Whatever happened to 'functions as expressions'?

I was reading through this article on polymorphism in zig when I stumbled across this:

Below, you will see me use a pattern like this:

   const SomeVar = struct {
       fn SomeFunction(SomeArgs) void {
           DoSomething().
       }
   }.SomeFunction

This is a workaround for Zigs lack of inline function declarations. You should think of the above as

   const SomeVar = fn(SomeArgs) void {
       DoSomething();
   };

Proposal #1717 will address this eventually, but in the meantime this is required.

So, why not just use the latter implementation?

After sifting through the proposal on github, it seems that the community is very fond of functions as expressions. The proposal was accepted and all seemed to be well. Until it was rejected.
This was Andrew’s reasoning. It seemingly got met with disapproval.

Allow me to address the two goals of this proposal:

Provide syntactic consistency among all statements which bind something to an identifier

This proposal does an excellent job at accomplishing this goal, and is the reason I originally accepted it. However, I will now make an argument that there is a good reason for there to not be syntax consistency between function declarations and other declarations.

Ultimately, Zig code will output to an object file format, an executable binary, or an intermediate format such as LLVM IR or C code that is ultimately destined for such a place. In those places, functions have symbol names. These symbol names show up in stack traces, performance measurements, debugging tools, and various other things. In other words, functions are not unnamed. This is different from constants and types, which may exist ephemerally and be unnamed.

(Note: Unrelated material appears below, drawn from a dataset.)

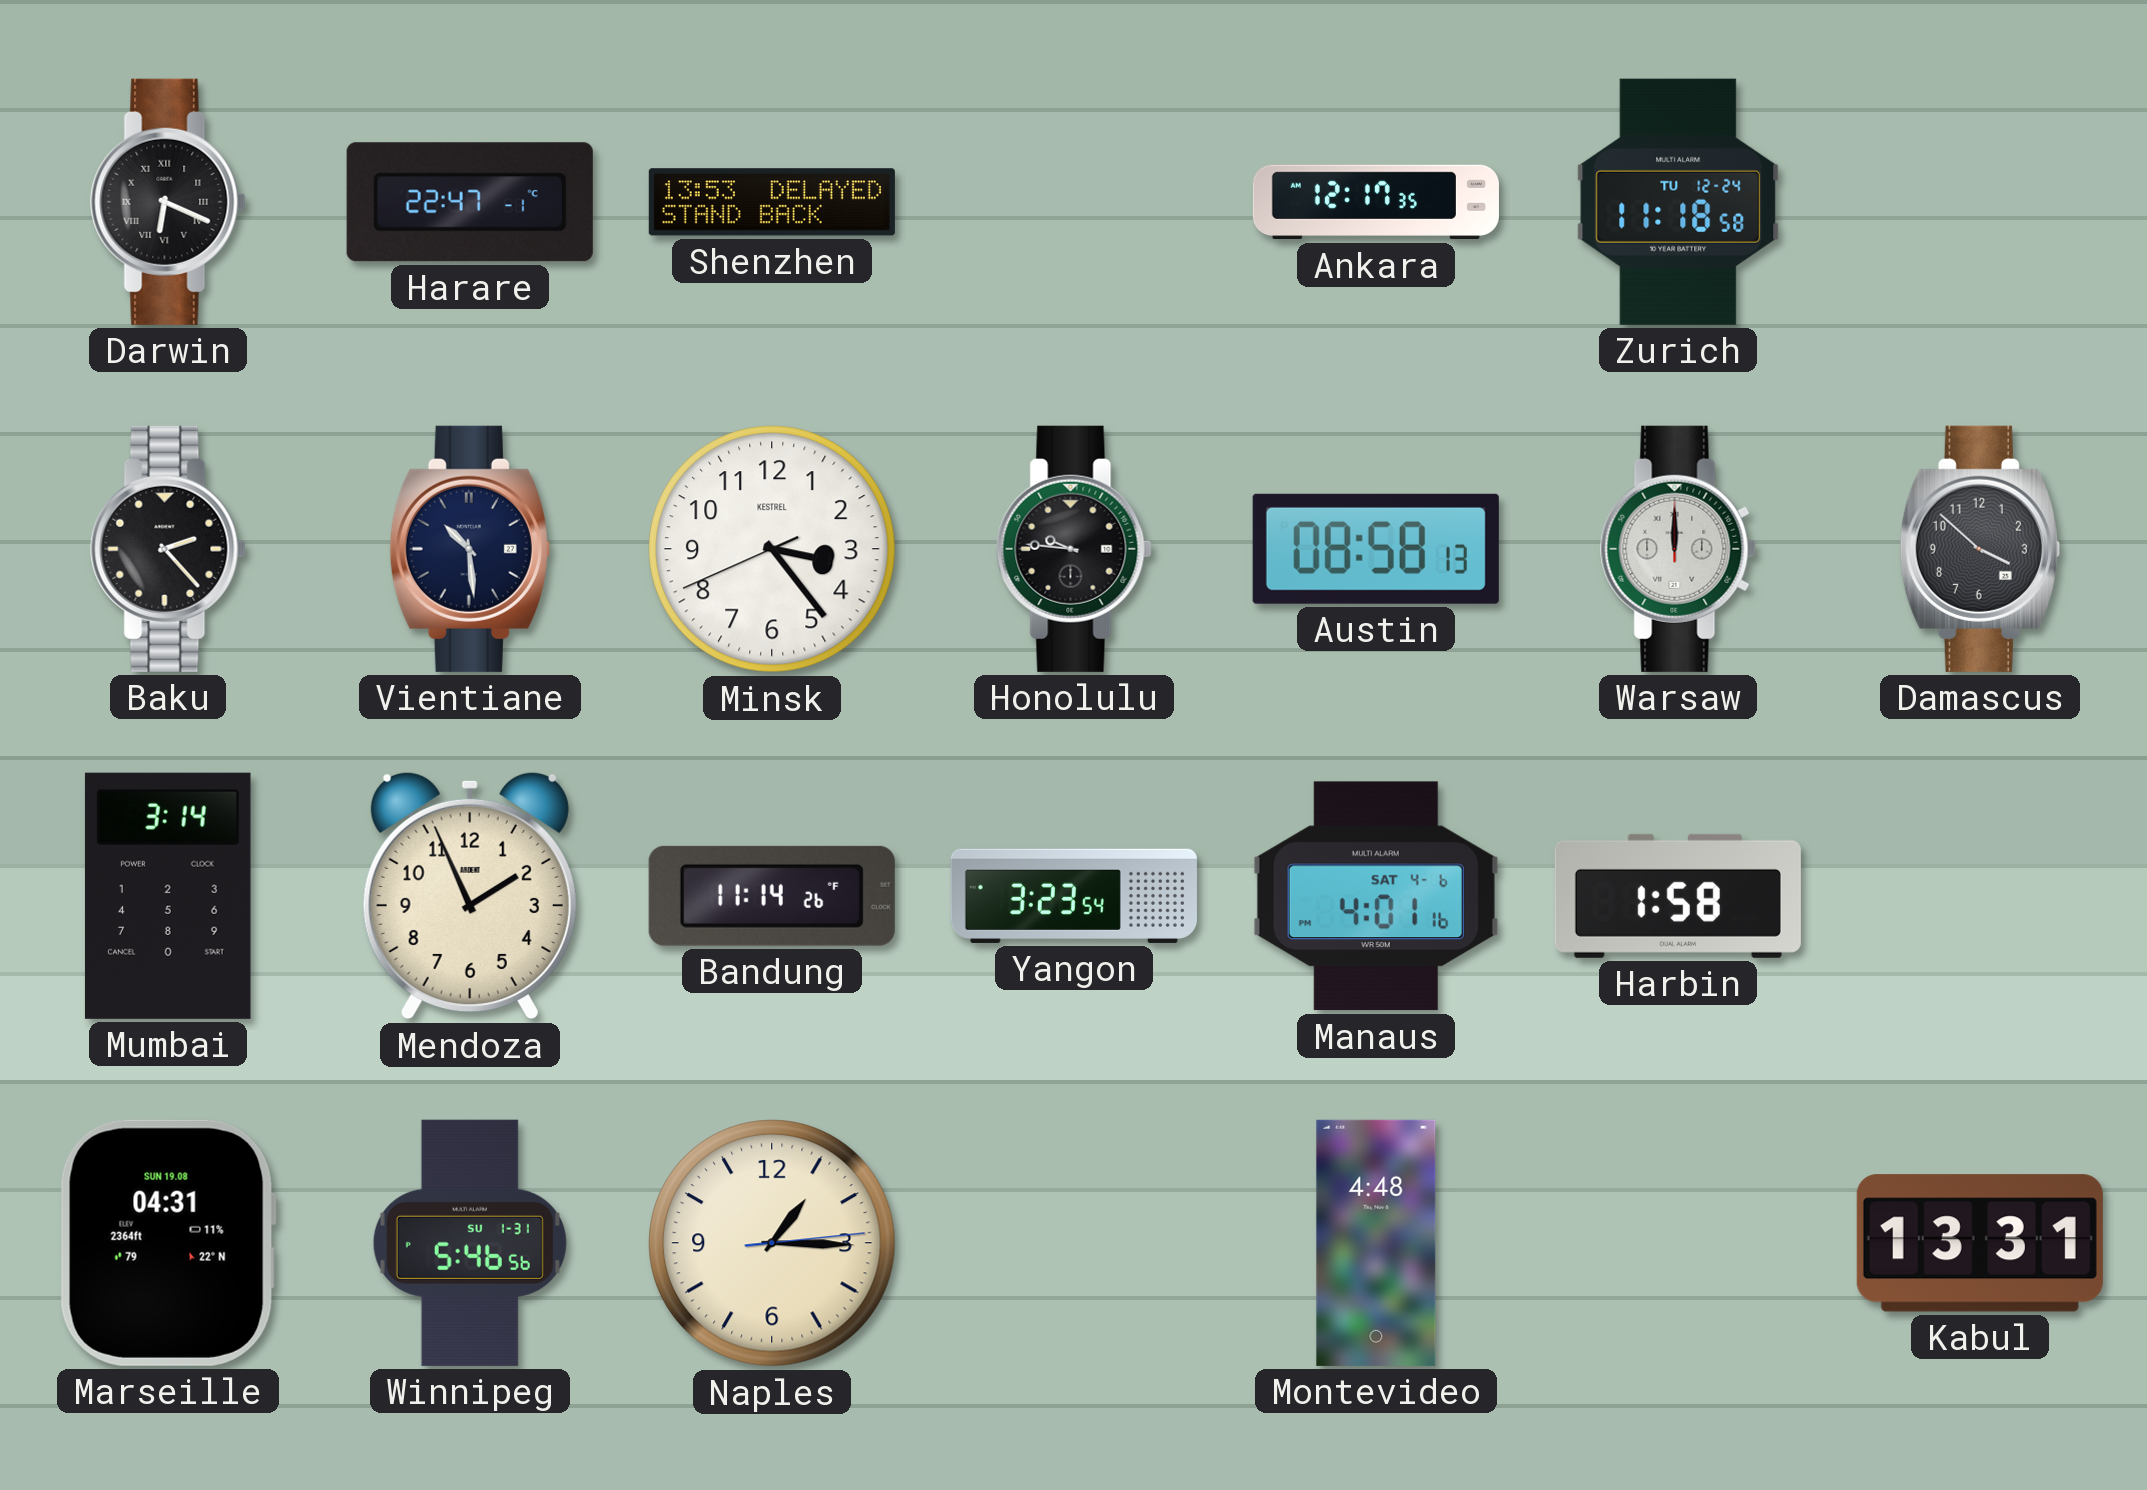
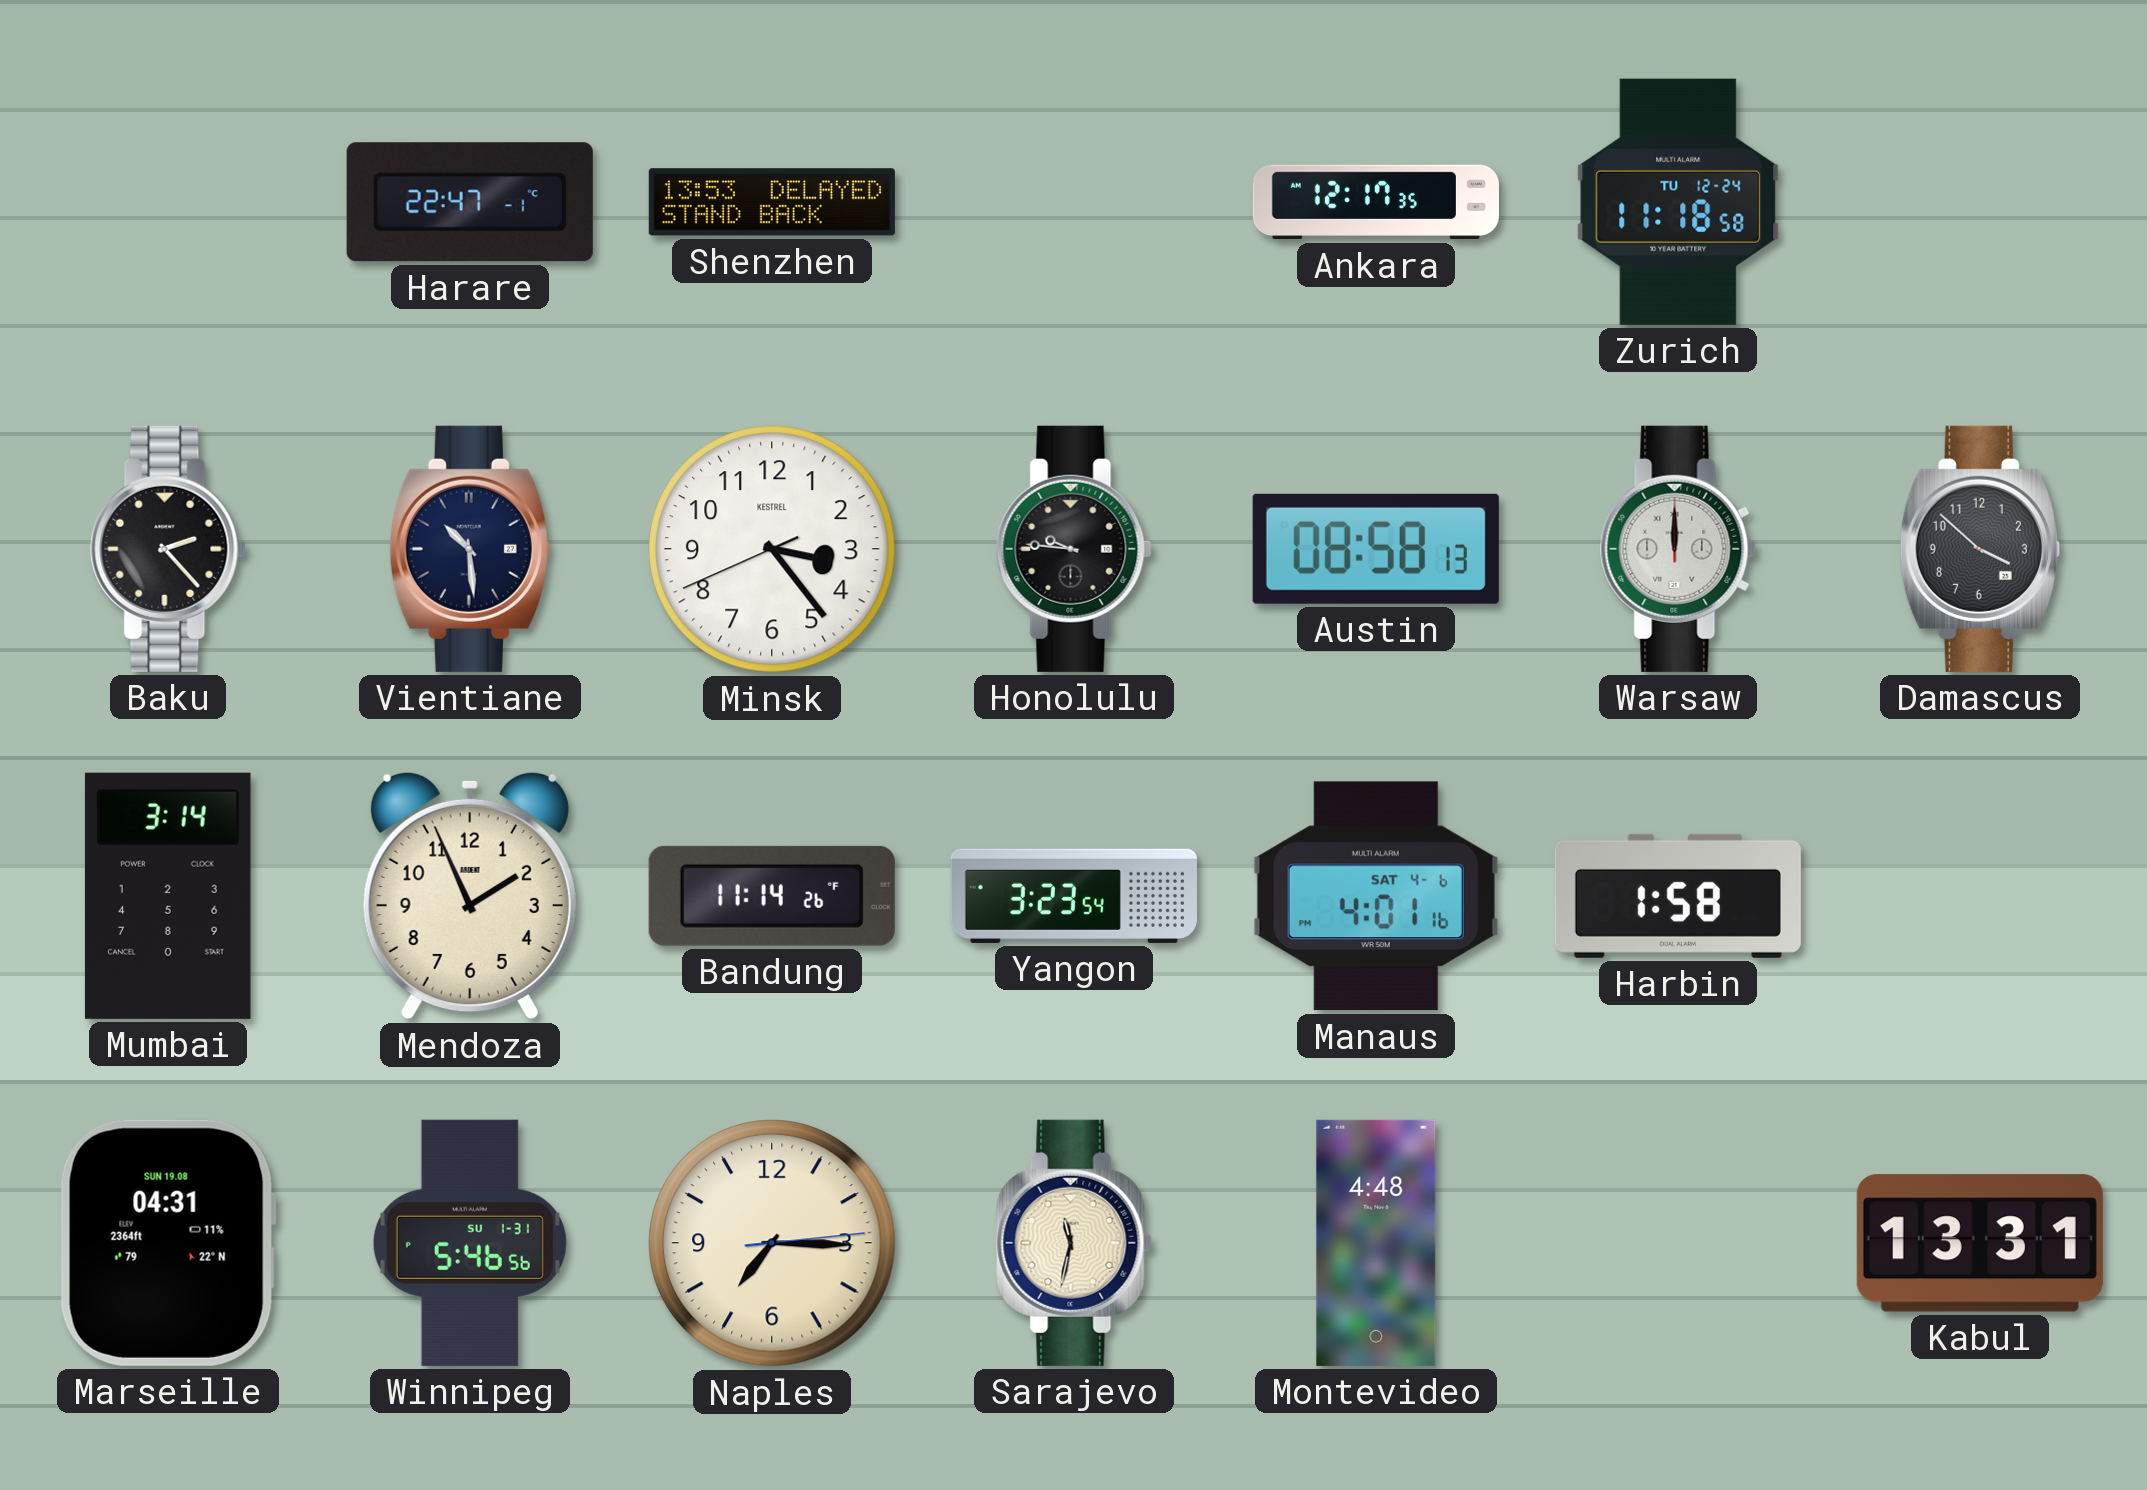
Darwin: 6:19 -> none
Naples: 1:15 -> 7:15
Sarajevo: none -> 11:32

So, I think the syntax inconsistency appropriately models reality, making Zig a better abstraction over the artifacts that it produces.

Provide syntactic foundation for a few features: functions-in-functions (#229), passing anonymous funtions as arguments (#1048)

I have rejected both of these proposals. In Zig, using functions as lambdas is generally discouraged. It interferes with shadowing of locals, and introduces more function pointer chasing into the Function Call Graph of the compiler. Avoiding function pointers in the FCG is good for all Ahead Of Time compiled programming languages, but it is particularly important to zig for async functions and for computing stack upper bound usage for avoiding stack overflow. In particular, on embedded devices, it can be valuable to have no function pointer chasing whatsoever, allowing the stack upper bound to be statically computed by the compiler. Since one of the main goals of Zig is code reusability, it is important to encourage zig programmers to generally avoid virtual function calls. Not having anonymous function body expressions is one way to sprinkle a little bit of friction in an important place.

Finally, I personally despise the functional programming style that uses lambdas everywhere. I find it very difficult to read and maintain code that makes heavy use of inversion of control flow. By not accepting this proposal, Zig will continue to encourage programmers to stick to an imperative programming style, using for loops and iterators.

So I reiterate, why aren’t functions expressions? As far as I can tell, from what the github comments show, there’s no reason not do so — is there?

Andrew rejected it. That’s why it’s not a thing. The community does not decide how zig works.

1 Like

We can of course keep nagging him about it :grin:
Anyway welcome to the community :partying_face:

1 Like

That’s fair; but it’s odd for Andrew to initially accept it, then turn on it a few years later. I’ve heard Andrew was initially opposed to functions in structs, but the community pushed for it. The community’s pushed for this, too, and for quite a while.

1 Like

You can’t get rid of callbacks/lambdas entirely - even zig stdlib is using callbacks, so the whole argument is sort of weak/invalid.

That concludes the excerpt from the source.